“Connecticut. Dream It. Do It. Manufacturing Month” is celebrated during the month of October.
Now in its fifth year, Manufacturing Month is a statewide initiative to promote manufacturing, educate Connecticut residents about the pathways to a rewarding career in manufacturing, and highlight the need for a talented and skilled workforce to help our manufacturers succeed in a global market.
As part of understanding how manufacturing has evolved, I spent some time at Platt Technical High School, the Housatonic Advanced Manufacturing Center, and one of our local manufacturing companies in Milford/Orange, Bead Industries. I am excited to have had the opportunity to be part of the celebration of those who choose to work in manufacturing.
Understanding the industry is important to setting policies and passing legislation. We want manufacturing to thrive—it provides stable, highly skilled, and high-paying jobs. The demand for qualified instructors at our Technical High Schools is high, and this year legislation was passed that would help recruit qualified instructors who have occupational expertise. We are also rolling the Technical High School System out from under the State Department of Education so that it can respond more quickly to industry changes.

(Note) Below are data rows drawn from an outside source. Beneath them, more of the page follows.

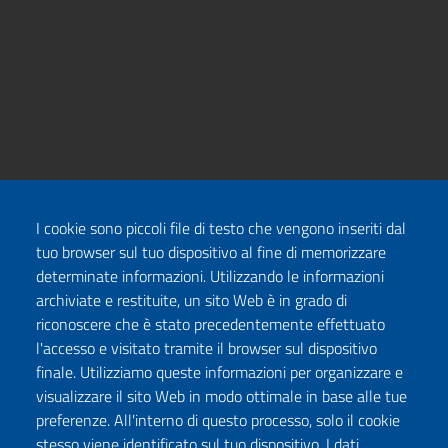
I cookie sono piccoli file di testo che vengono inseriti dal
tuo browser sul tuo dispositivo al fine di memorizzare
determinate informazioni. Utilizzando le informazioni
archiviate e restituite, un sito Web è in grado di
riconoscere che è stato precedentemente effettuato
l'accesso e visitato tramite il browser sul dispositivo
finale. Utilizziamo queste informazioni per organizzare e
visualizzare il sito Web in modo ottimale in base alle tue
preferenze. All'interno di questo processo, solo il cookie
stesso viene identificato sul tuo dispositivo. I dati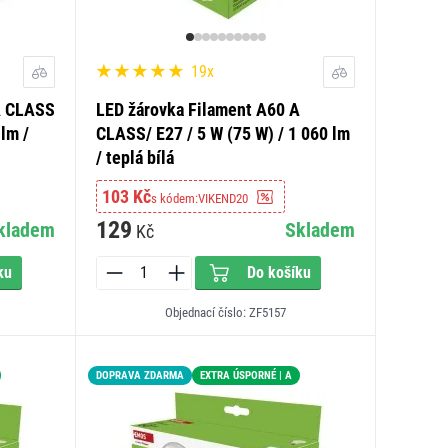
19x
A CLASS
LED žárovka Filament A60 A
 lm /
CLASS/ E27 / 5 W (75 W) / 1 060 lm
/ teplá bílá
103 Kč
s kódem:
VIKEND20
129
kladem
Skladem
Kč
ku
Do košíku
Objednací číslo: ZF5157
DOPRAVA ZDARMA
EXTRA ÚSPORNÉ | A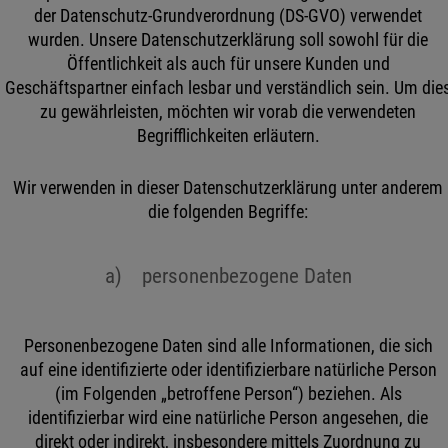
der Datenschutz-Grundverordnung (DS-GVO) verwendet
wurden. Unsere Datenschutzerklärung soll sowohl für die
Öffentlichkeit als auch für unsere Kunden und
Geschäftspartner einfach lesbar und verständlich sein. Um die
zu gewährleisten, möchten wir vorab die verwendeten
Begrifflichkeiten erläutern.
Wir verwenden in dieser Datenschutzerklärung unter anderem
die folgenden Begriffe:
a) personenbezogene Daten
Personenbezogene Daten sind alle Informationen, die sich
auf eine identifizierte oder identifizierbare natürliche Person
(im Folgenden „betroffene Person“) beziehen. Als
identifizierbar wird eine natürliche Person angesehen, die
direkt oder indirekt, insbesondere mittels Zuordnung zu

Connecticut is home to seven Advanced Manufacturing Centers housed within our Community College system. These are 10-month programs that graduate approximately 500 students a year, with a 98 percent placement in industry following graduation. According to the state Department of Labor, manufacturing in Connecticut employs about 160,000 people, and this program is a vital pipeline to these jobs.
My visit with Bead Industries was the capstone to seeing how this all fits together. The day they hosted my visit, they also had a group of high-school students in to tour the facility. We talked about how manufacturing has evolved and I, along with the students, were most impressed with the cutting edge use of machines, the skills of the personnel, and the commitment of the company to continue to train those who work for them. One role that they, and many other manufacturers, find hard to fill is tool-and-die making. It is not as sexy as programming a machine, but they stressed that it is vital to the operation of the company. They are working closely with our Technical High Schools and Advanced Manufacturing Centers to make this need known, and part of the legislation that was mentioned above allows for our schools to enter into cooperative arrangements with employers to provide classes for their employees.
The intent of this new legislation is to create a more sustainable Technical High School System, which will in turn better assist small manufacturers across the state by producing a more qualified workforce. Many manufacturers support the proposal as a first step to re-energizing Connecticut’s manufacturing sector.
Let’s get this Connecticut manufacturing engine humming at warp speed.